There was some effort to add surface excitement to the car -- the strakes on the hood, à la the Crossfire and the exquisite Airflite concept car -- but these gestures are so insincere as to be insulting.
The marketing game plan is to offer the Sebring Convertible in three trims, each with its own engine: the base model ($26,145) gets the 2.4-liter, 173-hp four-cylinder with a four-speed automatic; the Touring ($28,745) gets the 2.7-liter V6 with 189 hp, also with the four-speed; the Limited ($32,345) is powered by the company's 3.5-liter V6 with 235 hp/232 pound-feet of torque mated to a six-speed automatic. The retractable hardtop is a $1,995 option on the Touring and Limited.
Our nearly loaded Limited test car penciled out to $37,755, including one of the car's signature options, the MyGig audio system/navigation system with the 20-GB hard drive. Other options included traction and stability control, windscreen and dual exhaust. All that kit easily pushes the car over the 2-ton mark (base curb weight is a rather astonishing 3,959 pounds).
So configured, the Sebring Convertible muddles out of its own way -- I cannot attest to the feelings of those behind me -- but attempting to drive this car in a sporting manner feels like trying to run a 440-dash with a lawn tractor on your back. The car is slow to rouse, glumly servile at highway speeds, and when you kick the accelerator to pass it's resentful to the point of gross insubordination. The piteous bleating sound coming from under the hood would bring a shepherd to tears.

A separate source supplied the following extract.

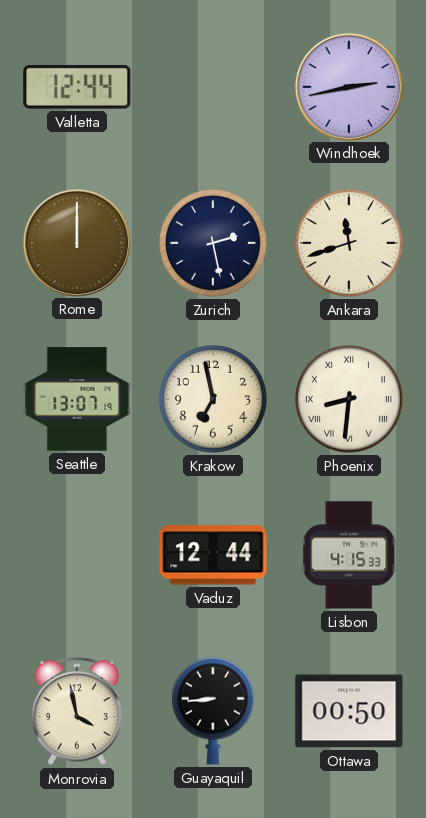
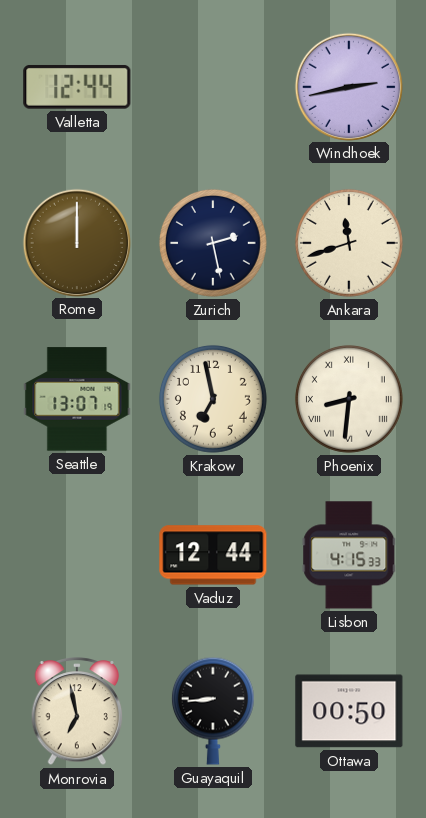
Monrovia: 3:58 -> 6:58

Dynamically, this is certainly one of the more inept cars on the market. The steering is frictionless and void of feedback on center, vague off-center and downright enigmatic at the limit. The steering wheel practically waltzes with torque steer if you put the power down in a corner. The Sebring Limited has reasonable road holding, thanks to its 18-inch tires, but even small bumps can induce suspension-pumping body motions that can oscillate to major whoops with little provocation and send the car off course. This is purely the result of the top mechanism's barbell weight situated high in the structure.

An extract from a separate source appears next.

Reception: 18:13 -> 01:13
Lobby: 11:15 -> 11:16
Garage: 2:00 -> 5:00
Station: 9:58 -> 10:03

But none of that is what really bugs me. What really bugs me is the harsh, juddering reverberations coming up through the chassis from the suspension. Good lord. What, were they out of bushings that day?
The one bright spot is that the Karmann retractable hardtop mechanism works just fine (though production is being slow-walked while niggling final-fit problems are resolved). A press of a button separates the top panels and levitates them behind the rear seats. The ample trunk space is then not so ample, but Chrysler says you can get in two sets of golf clubs. Vacationers should have no trouble getting their hula girl lamps and coconut monkeys back to the airport in Honolulu.
You might imagine Chrysler execs pulling their hair out at such a review, but I rather guess the mood is more of resignation, and recognition. They know. Under DaimlerChrysler management, Chrysler was savagely abused and cost-cut to the bone and it shows in their products' under-engineered clunkiness, their deprived plastic interiors and mail-it-in mediocrity.
Nardelli has a conspicuous record of knowing nothing about the car business. It's a lot harder than selling Weber grills and Sawzalls, and the learning curve is more like Half Dome. Wisdom begins with knowing the difference between a good car and a bad car. The Sebring Convertible can help.